MOSCOW, September 28. /ITAR-TASS/. NATO has not yet gotten rid of the cold war mentality, Russian Foreign Minister Sergei Lavrov said on Sunday.

“The speed NATO switched to a tough confrontation, to absolutely unacceptable, unilateral, groundless accusations in our respect within the Ukrainian crisis has demonstrated that NATO has not yet gotten rid of cold war mentality,” Lavrov said in an interview with the Rossiya television channel.

“This is very sad, because we were building our relations after the Caucasian crisis,” Lavrov noted. “Back then we asked - since our peacekeepers were deployed there - to call an emergency meeting of the Russia-NATO Council.

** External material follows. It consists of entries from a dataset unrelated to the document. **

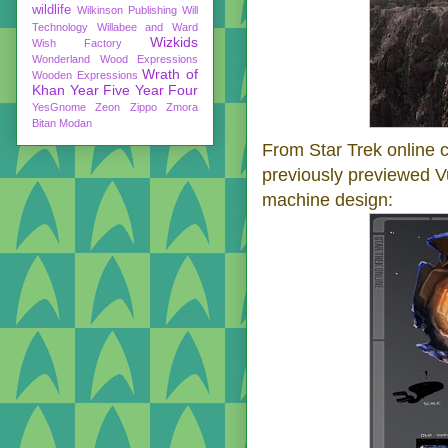
wildlife
Wilkinson Publishing
Will
Technology
Willabee and Ward
Wizkids
Wish Factory
Wonderland
Wood Expressions
Wrath of
Wooden Expressions
Khan
Year Five
Year Four
YesGnome
Zeon
Zippo
Zmora
Bitan Modan
From Star Trek online
previously previewed V
machine design:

The Americans answered: ‘No, there will be no Russia-NATO Council, moreover, we are going to freeze the Council for what you are doing in response to Saakashvili’s actions.’ Later on, the West came to us and said: ‘You know, it was a mistake.’ Now they are repeating the same mistakes - despite the fact that they have not recalled their ambassador, they have closed all structures of practical cooperation.”

The cold war of today is not the same as it was years ago - it is now fought in the information space, according to the Russian foreign minister. “The classical cold war also involved the mass media, but it was a fra cry from what can be done today, taking into account the internet and all its possibilities,” he noted.

At the same time, Lavrov said he thought that neither U.S. Secretary of State John Kerry, nor German and French foreign ministers were content with such state of things. “But they cannot deviate from their position that Russia is to blame for everything,” Lavrov said. “This is what happened three and a half years ago, when the Syrian crisis was beginning, presidents of the United States and France said any contacts with Assad were out of question. I am sure they now regret it because they must have thought everything would happen as quickly as it was in Egypt, in Libya, but things proved to be different in Syria.”

“So, as they say ‘a word spoken is past recalling,’ it once again demonstrates that it is not right to jump at conclusions,” he stressed.